Stark bill could restrict MDs’ agency choices

By Elizabeth Hogue, JD

Health Care Attorney

Elizabeth Hogue, Chartered

Burtonsville, MD

One of the more nettlesome issues raised by California Democratic Congressman Fortney "Pete" Stark’s proposed legislation, introduced near the end of the last session (104th) of Congress, is that it appears to prevent physicians from designating agencies for their patients.

Home care services are, of course, provided under the direction and supervision of physicians, and many doctors prefer to deal with one or just a few home care providers for the sake of efficiency. However, statute requirements that govern the content of discharge plans may prohibit it.

Although the issue of doctors’ liability for home care services they supervise has not been fully explored, it seems reasonable to permit physicians to designate agencies, as long as their choices are related only to quality of care. After all, physicians (along with agencies and their staffs) may ultimately be responsible.

In addition, H.R. 4100, the "Medicare and Medicaid Hospital Self-Referral Amendment of 1996," will provide regulators with a means to gather information about referrals of patients by hospitals to other provider organizations that they own.

More legal issues

This begs more questions for home health agency directors:

Are hospitals limited to a certain number of patients referred to their own home health agencies? How many referrals to hospital agencies are too many? What can hospital-based agencies do to guard against claims that referral patterns are unlawful?
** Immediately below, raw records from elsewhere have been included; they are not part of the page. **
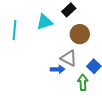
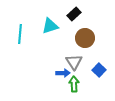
gray triangle: (69, 58) -> (74, 62), turned 30
green arrow: (83, 82) -> (74, 84), moved

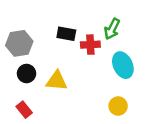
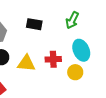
red cross: (90, 45) -> (53, 59), moved
yellow circle: (118, 106) -> (75, 72), moved

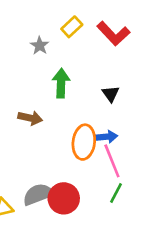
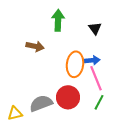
red circle: (64, 198) -> (68, 97), moved

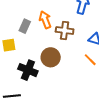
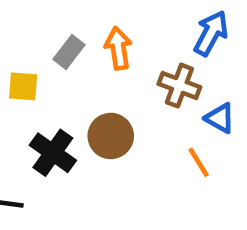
brown cross: (65, 30) -> (179, 86), moved

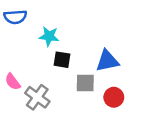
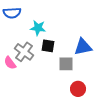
gray cross: (37, 97) -> (24, 52), moved
red circle: (114, 97) -> (78, 89), moved

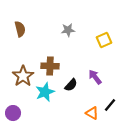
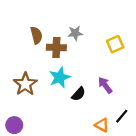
brown semicircle: (20, 29) -> (36, 35), moved
brown cross: (50, 66) -> (56, 47), moved
cyan star: (45, 92) -> (60, 77), moved

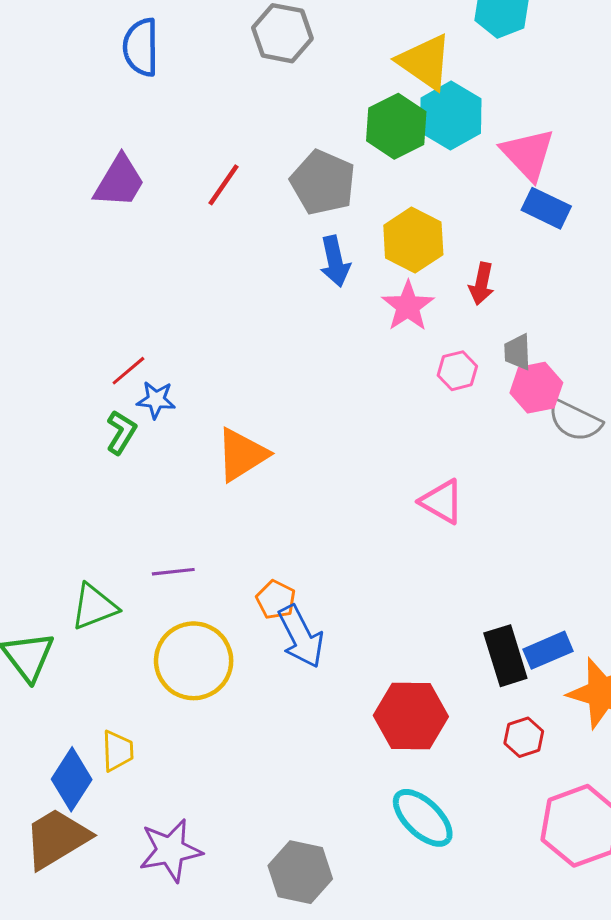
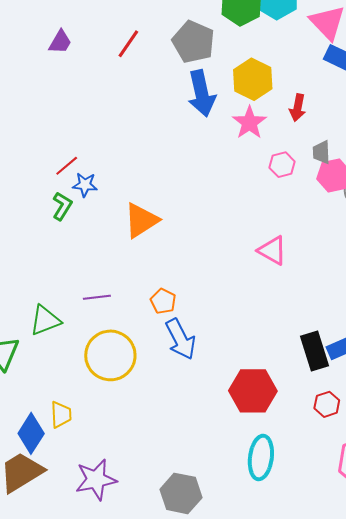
purple trapezoid: (119, 182) -> (60, 42), size x0.7
blue arrow: (335, 261) -> (202, 93), size x1.4
orange pentagon: (276, 600) -> (163, 301), moved
cyan ellipse: (423, 818) -> (261, 457), turned 54

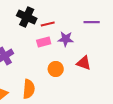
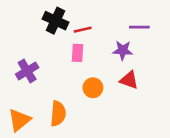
purple star: (66, 39) -> (123, 50), moved
pink rectangle: (44, 42) -> (77, 53), turned -72

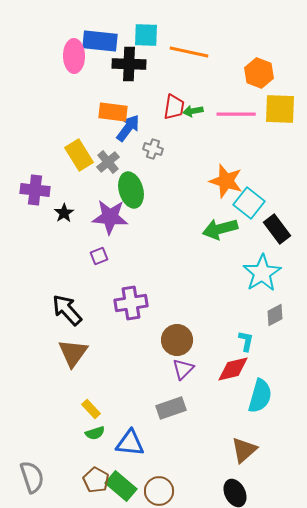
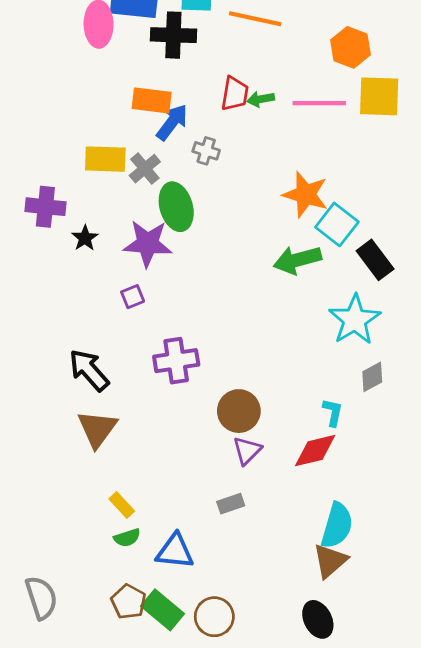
yellow rectangle: (79, 155) -> (105, 159), turned -56
cyan semicircle: (260, 396) -> (337, 525), moved
gray rectangle: (171, 408) -> (231, 504), size x0.7

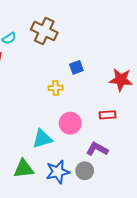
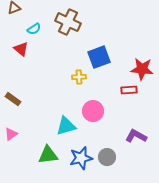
blue square: (76, 67) -> (99, 57), size x1.6
red rectangle: (107, 115) -> (129, 90), moved
purple L-shape: (97, 149) -> (136, 136), moved

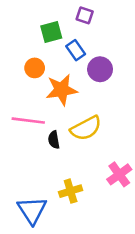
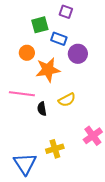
blue rectangle: (76, 50) -> (59, 39), turned -35
yellow semicircle: (86, 128) -> (67, 100), size x0.7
Agency executives have recognized for quite some time that these questions raise a number of legal issues. So-called self-referrals to hospital-owned agencies may violate the federal statute that prohibits illegal remuneration. Such practices also may violate federal and state antitrust laws. The right to freedom of choice of providers, which is guaranteed to Medicare and Medicaid patients, also may be compromised.

The proposed legislation would affect agencies that are either owned by or closely related to hospitals. Specifically, the bill requires hospitals to:

• inform patients (through hospital discharge planners) of all Medicare-certified home care providers that serve the area in which patients reside and have requested to be listed by the hospitals;

• prohibit discharge plans that specify or otherwise limit the qualified provider that may provide post-hospital care;

• identify providers in which hospitals have a financial interest or vice versa;

• disclose to the Secretary of the U.S. Department of Health and Human Services the nature of such financial interest; the number of individuals discharged from the hospital who required the kinds of post-hospital services provided; and the percentage of such individuals who received those services.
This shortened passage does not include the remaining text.